La Presse Anarchiste

Éditorial

« YAHIA EL DJEZAIR ! »

Pour beau­coup de Français il aura fal­lu plus de six ans pour com­pren­dre qu’il y a la guerre en Algérie, que cette guerre était per­due d’a­vance et qu’il est temps de faire les comptes, que tout ce qu’on leur rabâche depuis des années n’est que pro­pa­gande et mensonges.

Il aura fal­lu décem­bre 1960.

Au fond De Gaulle n’avait pas mal cal­culé son coup.

Pour lui l’im­por­tant n’est pas que le cafeti­er du coin s’ap­pelle Ortiz ou Mohammed, que le « gros vinassier » s’ap­pelle Borgeaud ou « coopéra­tive Ben Abdal­lah », pour lui, l’im­por­tant se situe un cran au-dessus : à l’éch­e­lon de la haute banque et des sociétés en « Rep ». Il joue la Phy­nance con­tre le vin d’Al­gérie.
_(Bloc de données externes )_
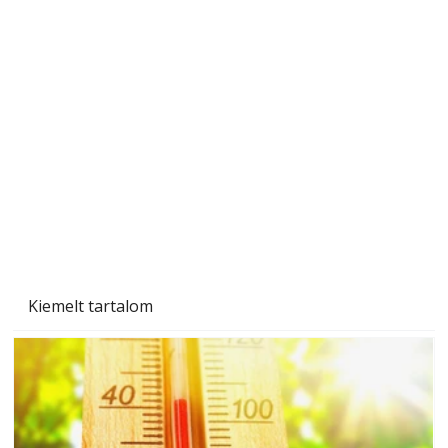
Naptej vagy napolaj? Melyiket válasszuk, és
miben különböznek?
Kiemelt tartalom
Il joue une cer­taine Algérie qui soit française en Bourse et « algéri­enne » en ce qui con­cerne les prob­lèmes de voirie ou d’hy­giène sco­laire, et où règne une paix prop­ice à l’é­coule­ment des pipe-lines, con­tre une Algérie en guerre per­ma­nente où chaque hec­to de « mas­cara » 14° coûte la mise en place d’un sol­dat en armes, d’un CRS, d’un gen­darme et engen­dre à la longue une « tech­nocratie » mil­i­taire à laque­lle tout est dû, et devant laque­lle un jour ou l’autre De Gaulle serait amené à regag­n­er en hâte Colombey.

En décem­bre 60 De Gaulle devait donc flat­ter les musul­mans — qui sont 9 mil­lions et de qui dépen­dent la guerre ou la paix — et par les officiers « loy­al­istes » les amen­er à descen­dre dans la rue en cri­ant « Algérie Algéri­enne » et « Vive De Gaulle » — dégager en fait une Algérie qui ne soit ni F.L.N. ni ultra — et qui soit gaulliste.

Cette com­bine présen­tant l’im­mense intérêt d’avoir des dehors paci­fistes, réal­istes, etc. pro­pres à réalis­er l’u­nion des Français moyens der­rière lui. « Cohé­sion nationale », ni Duc­los ni Lagail­larde : De Gaulle.

La seule incon­nue dans le plan du général restait l’at­ti­tude de l’ar­mée. Bien sûr il avait mis en place, autant que faire se peut, des « hommes à lui ». Il avait un peu « quadrillé » l’ar­mée — et pas si mal, on l’a vu.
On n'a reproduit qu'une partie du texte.